(Source records)

+ + + + +

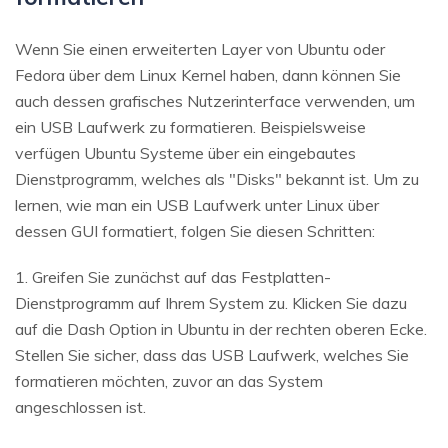
Wenn Sie einen erweiterten Layer von Ubuntu oder
Fedora über dem Linux Kernel haben, dann können Sie
auch dessen grafisches Nutzerinterface verwenden, um
ein USB Laufwerk zu formatieren. Beispielsweise
verfügen Ubuntu Systeme über ein eingebautes
Dienstprogramm, welches als "Disks" bekannt ist. Um zu
lernen, wie man ein USB Laufwerk unter Linux über
dessen GUI formatiert, folgen Sie diesen Schritten:
1. Greifen Sie zunächst auf das Festplatten-
Dienstprogramm auf Ihrem System zu. Klicken Sie dazu
auf die Dash Option in Ubuntu in der rechten oberen Ecke.
Stellen Sie sicher, dass das USB Laufwerk, welches Sie
formatieren möchten, zuvor an das System
angeschlossen ist.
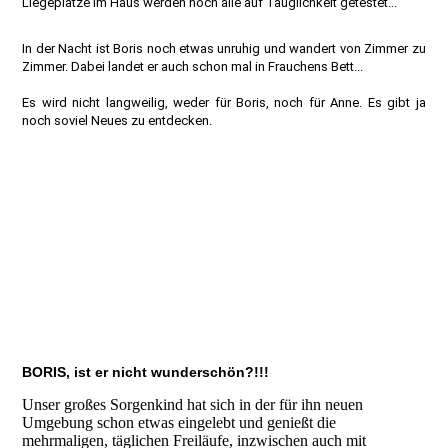
Liegeplätze im Haus werden noch alle auf Tauglichkeit getestet...
In der Nacht ist Boris noch etwas unruhig und wandert von Zimmer zu
Zimmer. Dabei landet er auch schon mal in Frauchens Bett...
Es wird nicht langweilig, weder für Boris, noch für Anne. Es gibt ja
noch soviel Neues zu entdecken.
BORIS, ist er nicht wunderschön?!!!
Unser großes Sorgenkind hat sich in der für ihn neuen
Umgebung schon etwas eingelebt und genießt die
mehrmaligen, täglichen Freiläufe, inzwischen auch mit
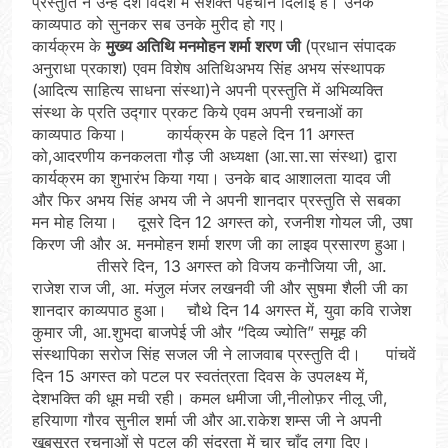
प्रस्तुति ने उन्हें देश विदेश में सशक्त पहचान दिलाई है। उनके
काव्यपाठ को सुनकर सब उनके मुरीद हो गए।
कार्यक्रम के
मुख्य अतिथि मनमोहन शर्मा शरण जी
(प्रधान संपादक
अनुराधा प्रकाश) एवम विशेष अतिथिअभय सिंह अभय संस्थापक
(आदित्य साहित्य साधना संस्था)ने अपनी प्रस्तुति में अभिव्यक्ति
संस्था के प्रति उद्गार प्रकट किये एवम अपनी रचनाओं का
काव्यपाठ किया। कार्यक्रम के पहले दिन 11 अगस्त
को,आदरणीय कनकलता गौड़ जी अध्यक्षा (आ.सा.सा संस्था) द्वारा
कार्यक्रम का शुभारंभ किया गया। उनके बाद आशालता यादव जी
और फिर अभय सिंह अभय जी ने अपनी शानदार प्रस्तुति से सबका
मन मोह लिया। दूसरे दिन 12 अगस्त को, रजनीश गोयल जी, उषा
किरण जी और अ. मनमोहन शर्मा शरण जी का लाइव प्रसारण हुआ।
तीसरे दिन, 13 अगस्त को विजय कनौजिया जी, आ.
राजेश राज जी, आ. मंजुल मंजर लखनवी जी और सुषमा शैली जी का
शानदार काव्यपाठ हुआ। चौथे दिन 14 अगस्त में, युवा कवि राजेश
कुमार जी, आ.शुभदा बाजपेई जी और “दिव्य ज्योति” समूह की
संस्थापिका सरोज सिंह सजल जी ने लाजवाब प्रस्तुति दी। पांचवें
दिन 15 अगस्त को पटल पर स्वतंत्रता दिवस के उपलक्ष्य में,
देशभक्ति की धूम मची रही। कमल धमीजा जी,नीलोफ़र नीलू जी,
हरियाणा गौरव सुनील शर्मा जी और आ.राकेश शम्स जी ने अपनी
खूबसूरत रचनाओं से पटल की सुंदरता में चार चाँद लगा दिए।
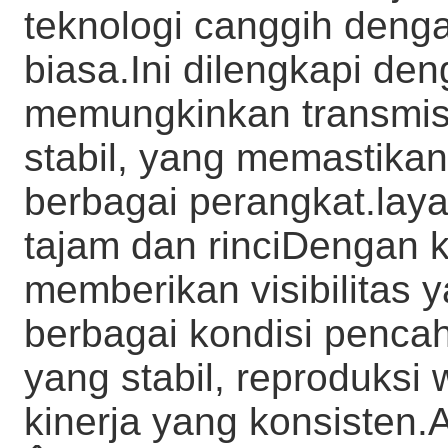
teknologi canggih denga
biasa.Ini dilengkapi de
memungkinkan transmisi
stabil, yang memastikan
berbagai perangkat.laya
tajam dan rinciDengan k
memberikan visibilitas 
berbagai kondisi penca
yang stabil, reproduksi
kinerja yang konsisten.
A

+ + + + +

- [Prompt]:
Transcribe, word for word, the stretch of lines in the data above from the one with "Dienstprogramm auf Ihrem" through the one with "मन मोह लिया।"; omit all pictures.

- [Exercise output]:
Dienstprogramm auf Ihrem System zu. Klicken Sie dazu
auf die Dash Option in Ubuntu in der rechten oberen Ecke.
Stellen Sie sicher, dass das USB Laufwerk, welches Sie
formatieren möchten, zuvor an das System
angeschlossen ist.
Liegeplätze im Haus werden noch alle auf Tauglichkeit getestet...
In der Nacht ist Boris noch etwas unruhig und wandert von Zimmer zu
Zimmer. Dabei landet er auch schon mal in Frauchens Bett...
Es wird nicht langweilig, weder für Boris, noch für Anne. Es gibt ja
noch soviel Neues zu entdecken.
BORIS, ist er nicht wunderschön?!!!
Unser großes Sorgenkind hat sich in der für ihn neuen
Umgebung schon etwas eingelebt und genießt die
mehrmaligen, täglichen Freiläufe, inzwischen auch mit
प्रस्तुति ने उन्हें देश विदेश में सशक्त पहचान दिलाई है। उनके
काव्यपाठ को सुनकर सब उनके मुरीद हो गए।
कार्यक्रम के
मुख्य अतिथि मनमोहन शर्मा शरण जी
(प्रधान संपादक
अनुराधा प्रकाश) एवम विशेष अतिथिअभय सिंह अभय संस्थापक
(आदित्य साहित्य साधना संस्था)ने अपनी प्रस्तुति में अभिव्यक्ति
संस्था के प्रति उद्गार प्रकट किये एवम अपनी रचनाओं का
काव्यपाठ किया। कार्यक्रम के पहले दिन 11 अगस्त
को,आदरणीय कनकलता गौड़ जी अध्यक्षा (आ.सा.सा संस्था) द्वारा
कार्यक्रम का शुभारंभ किया गया। उनके बाद आशालता यादव जी
और फिर अभय सिंह अभय जी ने अपनी शानदार प्रस्तुति से सबका
मन मोह लिया। दूसरे दिन 12 अगस्त को, रजनीश गोयल जी, उषा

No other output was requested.